Background Antenatal corticosteroids (AC), recommended by the National Institutes of Health Consensus Development panel, are widely administered in pregnant women with impending preterm irth to hasten maturity of the lungs in the fetus. In preterm infants, treatment with AC has been shown to reduce neonatal death and morbidity, however, less is known about the longer term mental health outcomes in the exposed offspring. Our aim was to assess the effects of AC on the mental health of the exposed offspring as compared to the unexposed offspring.

Methods Studies were retrieved from electronic searches of Medline, Embase, Cochrane Central Register of Controlled Trials, PsychINFO and Pubmed with no language or date restrictions. All databases were searched from inception to May 2017. The search strategy was developed in Ovid Medline and adapted as necessary for other databases to identify the relevant studies by utilizing a combination of Medical Subject Headings terms for antenatal, corticosteroids, offspring and adverse mental outcomes. Reference lists and the bibliographies of the retrieved articles were searched by hand. We included comparative studies that assessed any mental health outcomes in offspring with threatened preterm birth whose mothers were exposed to AC. Relevant studies were selected using pre-defined inclusion and exclusion criteria. Study characteristics were extracted using a pre-defined and piloted form and quality assessed using the Critical Appraisal Skills Programme criteria.
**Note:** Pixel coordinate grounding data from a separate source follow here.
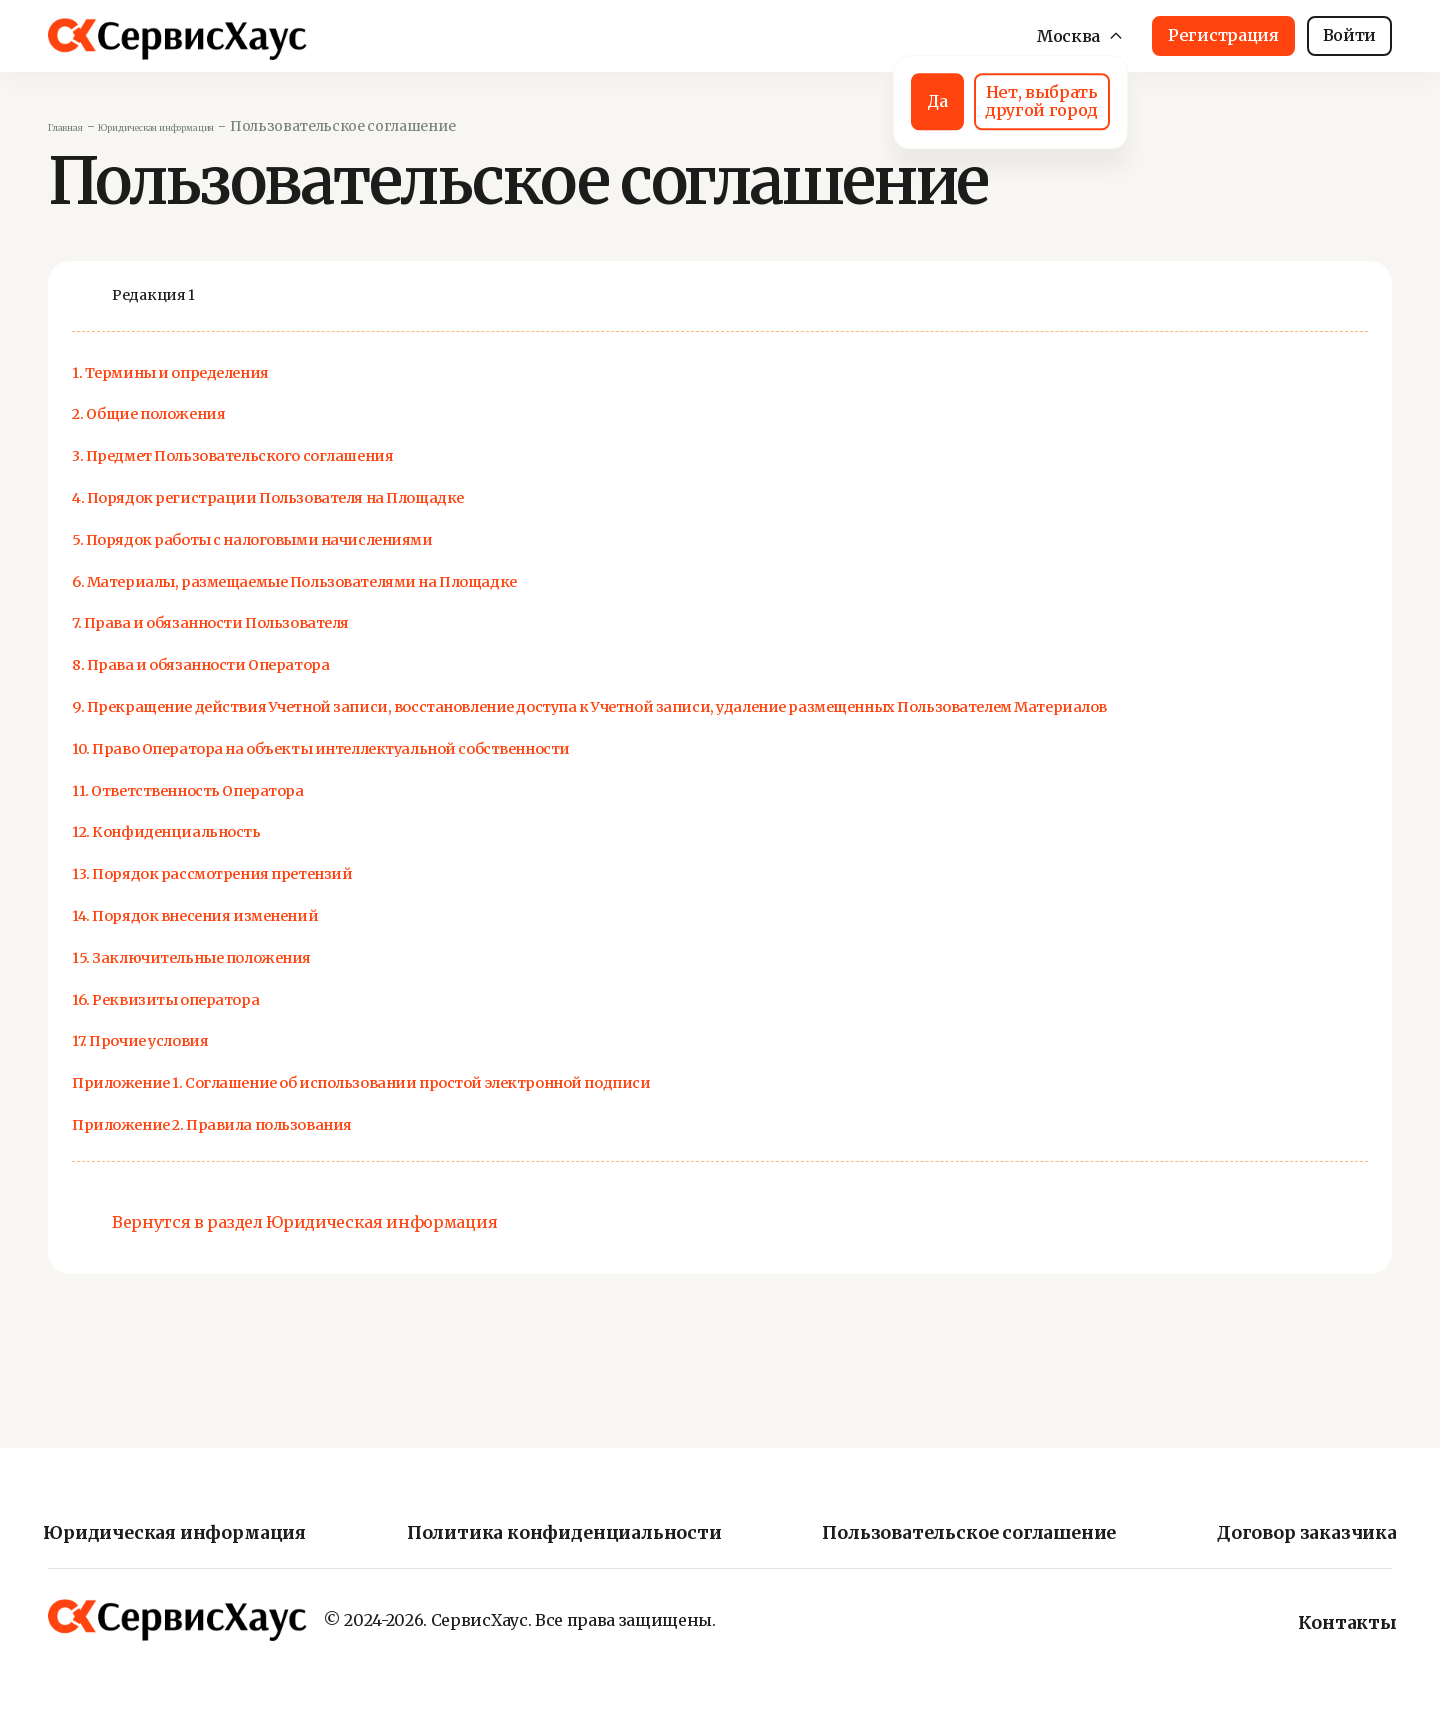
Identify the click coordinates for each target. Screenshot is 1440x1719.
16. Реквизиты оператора (219, 1027)
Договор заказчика (1292, 1534)
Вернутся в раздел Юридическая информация (304, 1253)
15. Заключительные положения (265, 985)
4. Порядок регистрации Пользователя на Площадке (385, 496)
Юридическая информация (221, 126)
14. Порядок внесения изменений (271, 943)
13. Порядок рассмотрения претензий (295, 901)
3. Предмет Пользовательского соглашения (330, 455)
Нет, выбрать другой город (961, 99)
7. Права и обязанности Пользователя (295, 622)
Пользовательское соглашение (968, 1534)
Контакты (1338, 1622)
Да (784, 99)
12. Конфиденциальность (223, 860)
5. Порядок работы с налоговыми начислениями (364, 538)
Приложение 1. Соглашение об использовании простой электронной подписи (541, 1110)
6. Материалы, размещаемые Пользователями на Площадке (431, 580)
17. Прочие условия (184, 1069)
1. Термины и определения (232, 371)
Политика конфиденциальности (571, 1534)
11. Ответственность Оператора (255, 818)
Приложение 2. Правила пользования (295, 1152)
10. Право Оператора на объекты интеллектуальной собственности (475, 776)
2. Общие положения (196, 413)
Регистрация (1223, 35)
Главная (77, 126)
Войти (1349, 35)
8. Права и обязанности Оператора (276, 664)
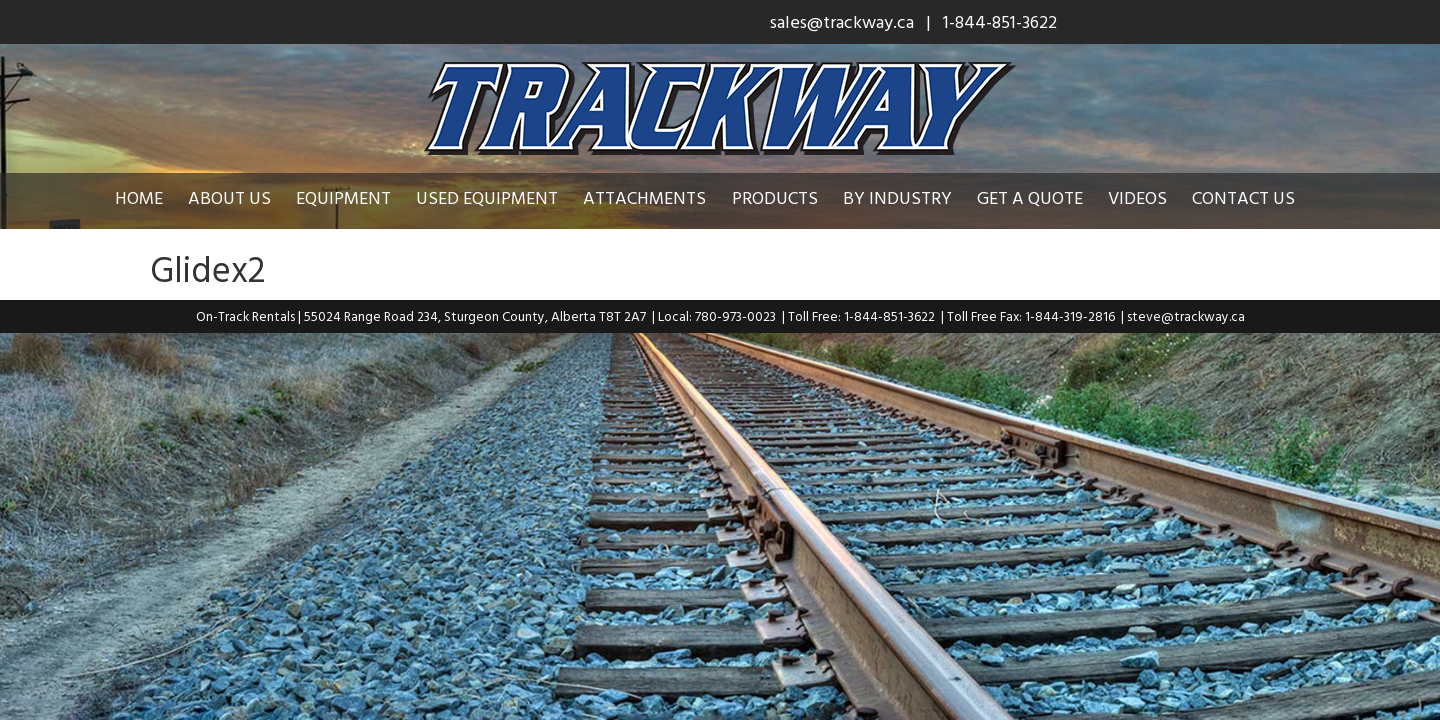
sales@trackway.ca (842, 21)
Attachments (659, 197)
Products (790, 197)
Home (154, 197)
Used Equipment (502, 197)
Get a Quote (1045, 197)
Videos (1152, 197)
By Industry (912, 197)
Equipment (358, 197)
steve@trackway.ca (1186, 316)
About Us (244, 197)
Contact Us (1258, 197)
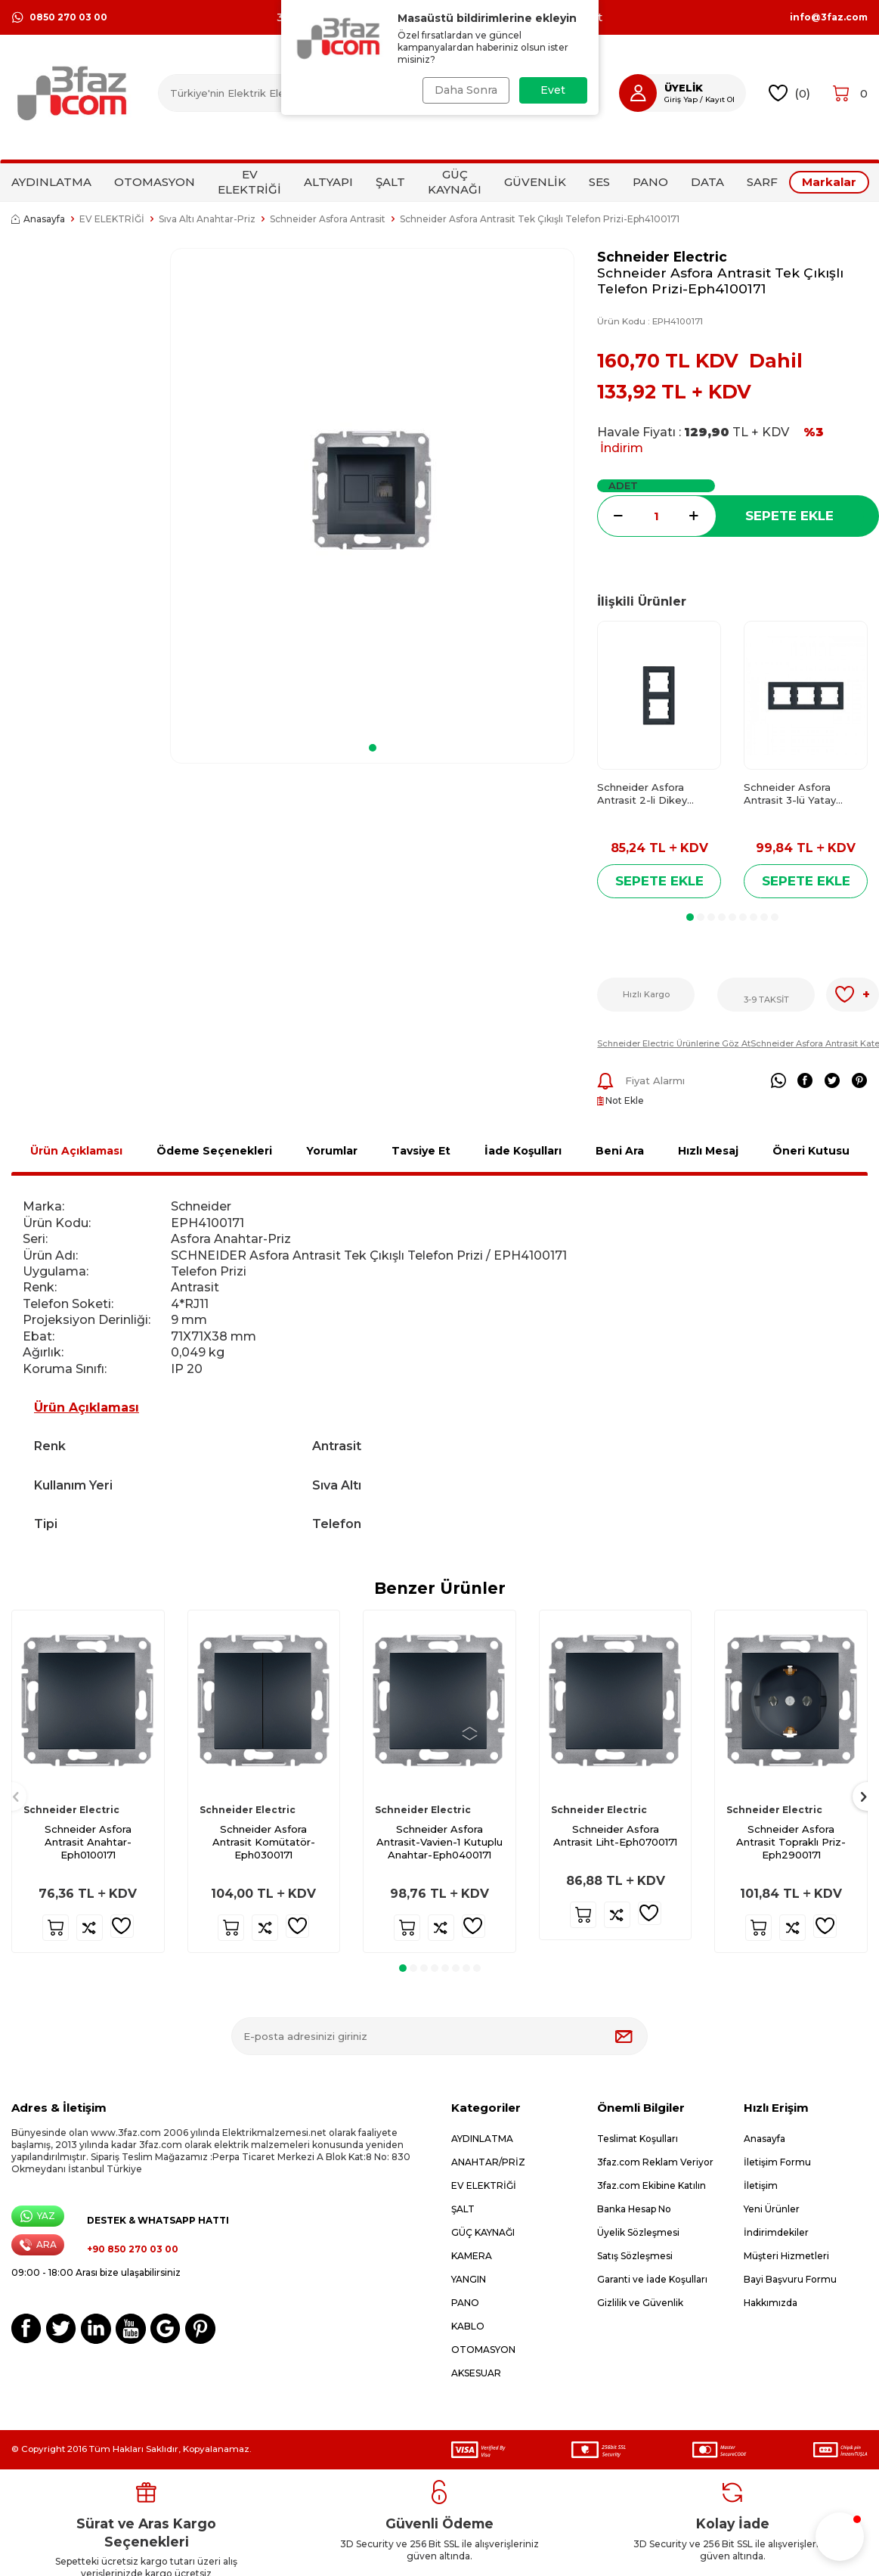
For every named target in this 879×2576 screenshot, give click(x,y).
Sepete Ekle (789, 515)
A narrative synthesis of the data was conducted to compare mental health outcomes between offspring exposed to AC and unexposed to AC.

Results A total of 2329 unique citations were identified, 28 full-text publications were screened and 11 cohort studies met the inclusion criteria for this review. The 11 studies included a total number of 18 261 participants in which 13 131were exposed to AC. All the studies compared offspring exposed to AC to those who were unexposed with variation in the courses of AC exposure in terms of single or repeat courses. Nine studies assessed neurodevelopmental impairment in offspring aged <3 years. Two studies reported adverse effects of AC in offspring aged ≥3 years; behavioral problems in 3-year-olds and depression, anxiety, avoidant personality problems in 22–39 year-olds.

Conclusion The results of this review demonstrate insufficient evidence to conclude that AC exposure in offspring with threatened preterm birth is associated with adverse mental health outcomes. There is a need for conducting further research studies with long-term follow up of exposed offspring to ascertain the association.